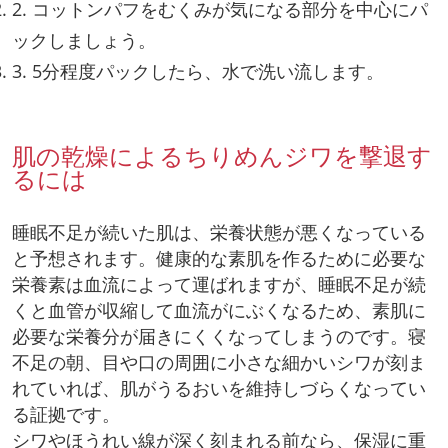
2. コットンパフをむくみが気になる部分を中心にパ
ックしましょう。
3. 5分程度パックしたら、水で洗い流します。
肌の乾燥によるちりめんジワを撃退す
るには
睡眠不足が続いた肌は、栄養状態が悪くなっている
と予想されます。健康的な素肌を作るために必要な
栄養素は血流によって運ばれますが、睡眠不足が続
くと血管が収縮して血流がにぶくなるため、素肌に
必要な栄養分が届きにくくなってしまうのです。寝
不足の朝、目や口の周囲に小さな細かいシワが刻ま
れていれば、肌がうるおいを維持しづらくなってい
る証拠です。
シワやほうれい線が深く刻まれる前なら、保湿に重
-=-=-=-=-
Try it: Copying begins at the line that holds "くと血管が収縮して血流がにぶくなるため、素肌に" and ends at the last line of the data above, with both included and each line kept exactly.

Answer section:
くと血管が収縮して血流がにぶくなるため、素肌に
必要な栄養分が届きにくくなってしまうのです。寝
不足の朝、目や口の周囲に小さな細かいシワが刻ま
れていれば、肌がうるおいを維持しづらくなってい
る証拠です。
シワやほうれい線が深く刻まれる前なら、保湿に重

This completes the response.